If he were an extremist, he would have eaten the liver too. That quote comes from Dan Layman, the spokesman for the Syrian Support Group.
The Syrian Support Group, a US-based nonprofit that is the only organization the Obama administration has authorized to hand out nonlethal US-funded supplies to the rebels, insists it keeps track of who’s receiving this assistance based on handwritten receipts provided by rebel commanders in the field.
On April 30, the Syrian Support Group began receiving State Department contracts, worth about $12 million so far, to deliver supplies—including MREs, combat casualty bags, and surgical equipment—directly to Syria’s Supreme Military Council.
This spring, one militia leader affiliated with the FSA—his brigade has since been kicked out—was filmed eating a dead soldier’s heart. “This stuff happens rarely, but it’s unfortunate,” Layman says. “With the guy who was eating a heart, he was part of a moderate faction…We work with Idriss and let him know that he needs to prevent these things.”
As Layman no doubt knows, Idriss has no control or ability to prevent these things. Also the guy eating the heart claimed he was actually eating a lung.
Abu Sakkar, the heart/lung eater, was with the Farouq Brigades which ethnically cleansed the Christians of Homs and made Christians elsewhere pay Jizya protection money.
The Institute of War, whose Elizabeth O’Bagy recently made the news, called the Farouq Brigades “moderately Islamist”. I guess that’s what is meant by a moderate faction.
The ‘kicking out’ part is even more ambiguous.
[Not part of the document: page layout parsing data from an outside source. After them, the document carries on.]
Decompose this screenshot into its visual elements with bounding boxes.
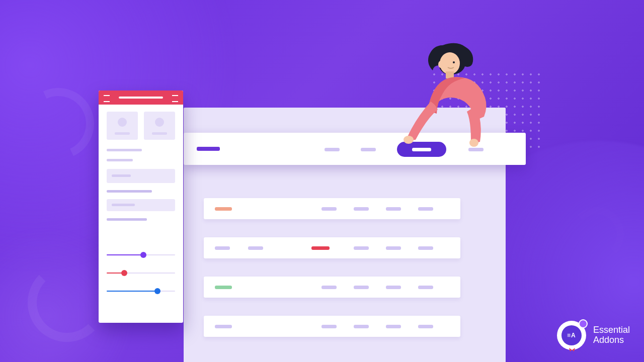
panel-text-line: [107, 188, 175, 195]
slider-purple[interactable]: [107, 251, 175, 258]
svg-point-3: [404, 136, 414, 144]
table-row: [204, 198, 460, 219]
row-cell-chip: [321, 325, 337, 328]
bg-ring: [28, 263, 106, 342]
brand-badge: ≡A Essential Addons: [557, 321, 630, 350]
option-card[interactable]: [107, 112, 138, 140]
row-cell-chip: [321, 207, 337, 211]
row-cell-chip: [354, 207, 369, 211]
row-cell-chip: [386, 286, 401, 289]
table-row: [204, 237, 460, 258]
row-cell-chip: [418, 246, 433, 250]
row-cell-chip: [354, 286, 369, 289]
table-row: [204, 316, 460, 337]
bg-ring: [570, 207, 624, 261]
panel-text-line: [107, 157, 175, 164]
row-cell-chip: [354, 325, 369, 328]
nav-brand-chip: [197, 147, 220, 151]
row-cell-chip: [418, 325, 433, 328]
svg-point-1: [438, 61, 443, 68]
row-cell-chip: [386, 325, 401, 328]
option-card[interactable]: [144, 112, 175, 140]
row-accent-chip: [215, 207, 232, 211]
row-cell-chip: [248, 246, 263, 250]
row-cell-chip: [418, 207, 433, 211]
row-cell-chip: [321, 286, 337, 289]
panel-field[interactable]: [107, 199, 175, 211]
row-cell-chip: [215, 325, 232, 328]
panel-text-line: [107, 216, 175, 223]
row-accent-chip: [215, 286, 232, 289]
row-cell-chip: [215, 246, 230, 250]
brand-logo-icon: ≡A: [557, 321, 586, 350]
person-illustration: [397, 35, 508, 151]
row-accent-chip: [311, 246, 330, 250]
panel-header: [99, 90, 183, 105]
row-cell-chip: [386, 207, 401, 211]
row-cell-chip: [386, 246, 401, 250]
row-cell-chip: [418, 286, 433, 289]
svg-point-5: [453, 61, 455, 63]
table-row: [204, 277, 460, 298]
nav-item[interactable]: [361, 148, 376, 151]
panel-text-line: [107, 147, 175, 154]
svg-point-4: [469, 139, 478, 147]
hero-illustration: ≡A Essential Addons: [0, 0, 644, 362]
brand-name: Essential Addons: [593, 325, 630, 345]
panel-field[interactable]: [107, 169, 175, 183]
slider-blue[interactable]: [107, 288, 175, 295]
row-cell-chip: [354, 246, 369, 250]
slider-red[interactable]: [107, 269, 175, 277]
settings-panel: [99, 90, 183, 323]
nav-item[interactable]: [325, 148, 340, 151]
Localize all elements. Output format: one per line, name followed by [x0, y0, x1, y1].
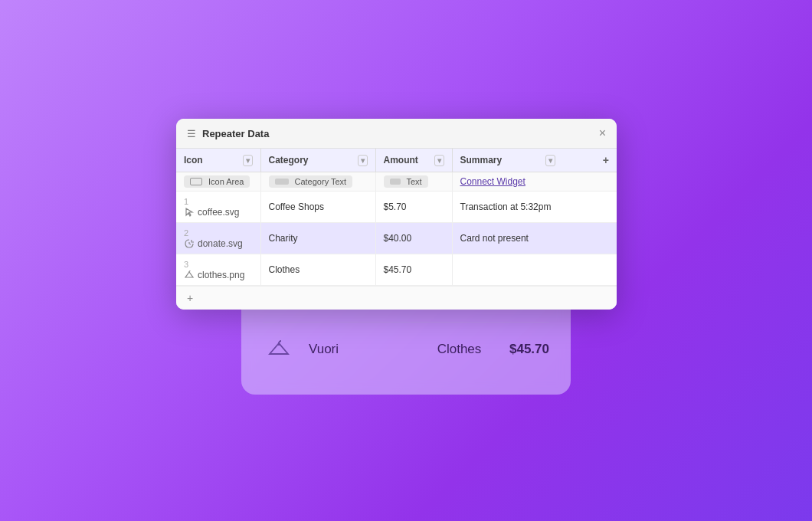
repeater-modal: ☰ Repeater Data × Icon ▾ Category ▾	[176, 119, 617, 310]
modal-table: Icon ▾ Category ▾ Amount ▾	[176, 149, 617, 286]
col-sort-icon[interactable]: ▾	[243, 155, 253, 166]
tx-category-clothes: Clothes	[409, 342, 509, 357]
row1-num-icon-cell: 1 coffee.svg	[176, 192, 260, 223]
transaction-row: Vuori Clothes $45.70	[263, 323, 549, 376]
col-sort-icon[interactable]: ▾	[545, 155, 555, 166]
row2-category-cell: Charity	[260, 223, 375, 254]
subheader-category-cell: Category Text	[260, 172, 375, 192]
category-text-pill: Category Text	[269, 175, 353, 188]
hanger-icon	[263, 333, 295, 365]
tx-amount-clothes: $45.70	[509, 342, 549, 357]
row2-summary-cell: Card not present	[452, 223, 617, 254]
table-row: 1 coffee.svg Coffee Shops $5.70 Transact…	[176, 192, 617, 223]
repeater-icon: ☰	[187, 128, 196, 139]
row1-amount-cell: $5.70	[375, 192, 452, 223]
row3-num-icon-cell: 3 clothes.png	[176, 254, 260, 286]
col-sort-icon[interactable]: ▾	[434, 155, 444, 166]
subheader-summary-cell: Connect Widget	[452, 172, 617, 192]
col-header-amount: Amount ▾	[375, 149, 452, 172]
row1-category-cell: Coffee Shops	[260, 192, 375, 223]
text-icon	[275, 179, 289, 185]
add-column-button[interactable]: +	[598, 154, 609, 166]
subheader-amount-cell: Text	[375, 172, 452, 192]
table-row: 3 clothes.png Clothes $45.70	[176, 254, 617, 286]
row3-file-name: clothes.png	[184, 270, 253, 280]
icon-box	[190, 178, 202, 185]
subheader-icon-cell: Icon Area	[176, 172, 260, 192]
table-row: 2 donate.svg Charity $40.00 Card not pre…	[176, 223, 617, 254]
hanger-icon-sm	[184, 270, 195, 280]
modal-footer: +	[176, 286, 617, 310]
modal-title: Repeater Data	[202, 128, 269, 139]
text-icon	[390, 179, 401, 185]
col-sort-icon[interactable]: ▾	[358, 155, 368, 166]
row1-file-name: coffee.svg	[184, 207, 253, 218]
col-header-summary: Summary ▾ +	[452, 149, 617, 172]
row2-amount-cell: $40.00	[375, 223, 452, 254]
col-header-category: Category ▾	[260, 149, 375, 172]
cursor-icon	[184, 207, 195, 218]
row2-file-name: donate.svg	[184, 238, 253, 249]
subheader-row: Icon Area Category Text Text Co	[176, 172, 617, 192]
modal-title-group: ☰ Repeater Data	[187, 128, 269, 139]
tx-name-vuori: Vuori	[309, 342, 409, 357]
col-header-icon: Icon ▾	[176, 149, 260, 172]
modal-close-button[interactable]: ×	[599, 126, 606, 140]
row3-amount-cell: $45.70	[375, 254, 452, 286]
icon-area-pill: Icon Area	[184, 175, 250, 188]
icon-sm	[184, 238, 195, 249]
row3-category-cell: Clothes	[260, 254, 375, 286]
row1-summary-cell: Transaction at 5:32pm	[452, 192, 617, 223]
connect-widget-link[interactable]: Connect Widget	[460, 176, 526, 187]
row2-num-icon-cell: 2 donate.svg	[176, 223, 260, 254]
row3-summary-cell	[452, 254, 617, 286]
modal-header: ☰ Repeater Data ×	[176, 119, 617, 149]
amount-text-pill: Text	[384, 175, 428, 188]
add-row-button[interactable]: +	[187, 292, 193, 304]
Despite the brigade name, no one claims to know who is who exactly and which groups really are FB. As usual there were claims that Abu Sakkar was heading up some sort of a rogue splinter group.
Meanwhile here’s what General Idriss actually had to say after the video went public.
I asked the Free Syrian Army’s chief of staff, Gen Salim Idris, why Abu Sakkar hadn’t been arrested. His answer tells you a lot about the reality of how the war is being fought on the rebel side.
“We condemn what he did,” said the general. “But why do our friends in the West focus on this when thousands are dying? We are a revolution not a structured army. If we were, we would have expelled Abu Sakkar. But he commands his own battalion, which he raised with his own money. Is the West asking me now to fight Abu Sakkar and force him out of the revolution? I beg for some understanding here.”
Right. Moderate. Very.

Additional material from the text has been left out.